Interactive data visualizations

Jupyter Notebook has support for many kinds of interactive outputs, including the ipywidgets ecosystem as well as many interactive visualization libraries. These are supported in Jupyter Book, with the right configuration. This page has a few common examples.

First off, we’ll download a little bit of data and show its structure:

import plotly.express as px
data = px.data.iris()
data.head()
sepal_length sepal_width petal_length petal_width species species_id
0 5.1 3.5 1.4 0.2 setosa 1
1 4.9 3.0 1.4 0.2 setosa 1
2 4.7 3.2 1.3 0.2 setosa 1
3 4.6 3.1 1.5 0.2 setosa 1
4 5.0 3.6 1.4 0.2 setosa 1

Altair

Interactive outputs will work under the assumption that the outputs they produce have self-contained HTML that works without requiring any external dependencies to load. See the Altair installation instructions to get set up with Altair. Below is some example output.

import altair as alt
alt.Chart(data=data).mark_point().encode(
    x="sepal_width",
    y="sepal_length",
    color="species",
    size='sepal_length'
)
---------------------------------------------------------------------------
ModuleNotFoundError                       Traceback (most recent call last)
<ipython-input-2-34c14cb5ea2d> in <module>
----> 1 import altair as alt
      2 alt.Chart(data=data).mark_point().encode(
      3     x="sepal_width",
      4     y="sepal_length",
      5     color="species",

ModuleNotFoundError: No module named 'altair'

Plotly

Plotly is another interactive plotting library that provides a high-level API for visualization. See the Plotly JupyterLab documentation to get started with Plotly in the notebook.

Below is some example output.

:::{important} For these plots to show, it may be necessary to load require.js, in your _config.yml:

sphinx:
  config:
    html_js_files:
    - https://cdnjs.cloudflare.com/ajax/libs/require.js/2.3.4/require.min.js

:::

import plotly.io as pio
import plotly.express as px
import plotly.offline as py

df = px.data.iris()
fig = px.scatter(df, x="sepal_width", y="sepal_length", color="species", size="sepal_length")
fig

Bokeh

Bokeh provides several options for interactive visualizations, and is part of the PyViz ecosystem. See the Bokeh with Jupyter documentation to get started.

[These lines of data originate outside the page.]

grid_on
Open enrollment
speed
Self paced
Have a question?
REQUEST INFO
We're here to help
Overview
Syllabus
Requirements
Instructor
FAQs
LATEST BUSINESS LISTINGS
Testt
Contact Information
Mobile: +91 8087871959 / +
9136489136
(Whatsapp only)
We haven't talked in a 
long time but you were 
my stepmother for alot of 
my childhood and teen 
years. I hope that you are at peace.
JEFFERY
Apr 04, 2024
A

Below is some example output. First we’ll initialized Bokeh with output_notebook(). This needs to be in a separate cell to give the JavaScript time to load.

from bokeh.plotting import figure, show, output_notebook
output_notebook()

Now we’ll make our plot.

p = figure()
p.circle(data["sepal_width"], data["sepal_length"], fill_color=data["species"], size=data["sepal_length"])
show(p)

ipywidgets

You may also run code for Jupyter Widgets in your document, and the interactive HTML outputs will embed themselves in your side. See the ipywidgets documentation for how to get set up in your own environment.

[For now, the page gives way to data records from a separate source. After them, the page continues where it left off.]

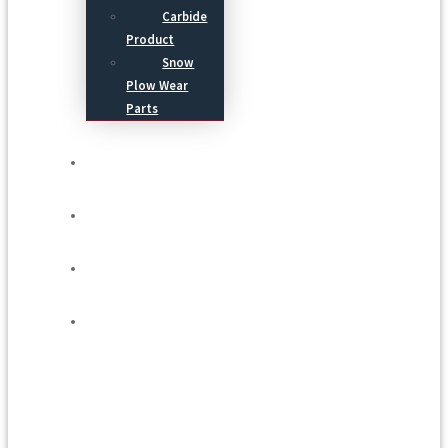
Carbide
Product
Snow
Plow Wear
Parts
Service
Process
Blog
Contact Us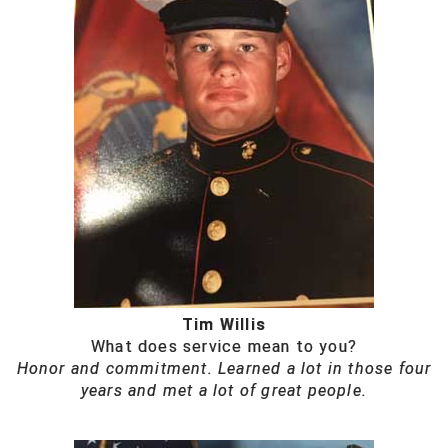
Tim Willis
What does service mean to you?
Honor and commitment. Learned a lot in those four
years and met a lot of great people.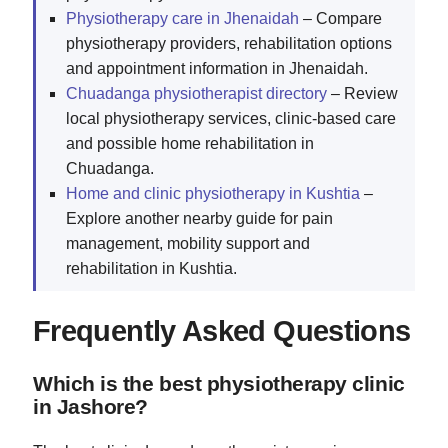
Physiotherapy care in Jhenaidah
– Compare
physiotherapy providers, rehabilitation options
and appointment information in Jhenaidah.
Chuadanga physiotherapist directory
– Review
local physiotherapy services, clinic-based care
and possible home rehabilitation in
Chuadanga.
Home and clinic physiotherapy in Kushtia
–
Explore another nearby guide for pain
management, mobility support and
rehabilitation in Kushtia.
Frequently Asked Questions
Which is the best physiotherapy clinic
in Jashore?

Widgets often need a kernel

Note that ipywidgets tend to behave differently from other interactive visualization libraries. They interact both with Javascript, and with Python. Some functionality in ipywidgets may not work in default Jupyter Book pages (because no Python kernel is running). You may be able to get around this with tools for remote kernels, like thebe.

Here are some simple widget elements rendered below.

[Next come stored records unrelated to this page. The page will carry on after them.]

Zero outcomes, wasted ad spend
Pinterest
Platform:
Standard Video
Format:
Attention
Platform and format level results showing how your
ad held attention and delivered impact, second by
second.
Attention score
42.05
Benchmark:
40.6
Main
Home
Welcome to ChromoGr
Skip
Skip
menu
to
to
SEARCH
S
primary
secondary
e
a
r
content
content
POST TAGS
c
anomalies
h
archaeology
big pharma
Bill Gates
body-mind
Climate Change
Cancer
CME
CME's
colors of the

import ipywidgets as widgets
widgets.IntSlider(
    value=7,
    min=0,
    max=10,
    step=1,
    description='Test:',
    disabled=False,
    continuous_update=False,
    orientation='horizontal',
    readout=True,
    readout_format='d'
)
tab_contents = ['P0', 'P1', 'P2', 'P3', 'P4']
children = [widgets.Text(description=name) for name in tab_contents]
tab = widgets.Tab()
tab.children = children
for ii in range(len(children)):
    tab.set_title(ii, f"tab_{ii}")
tab

You can find a list of existing Jupyter Widgets in the jupyter-widgets documentation.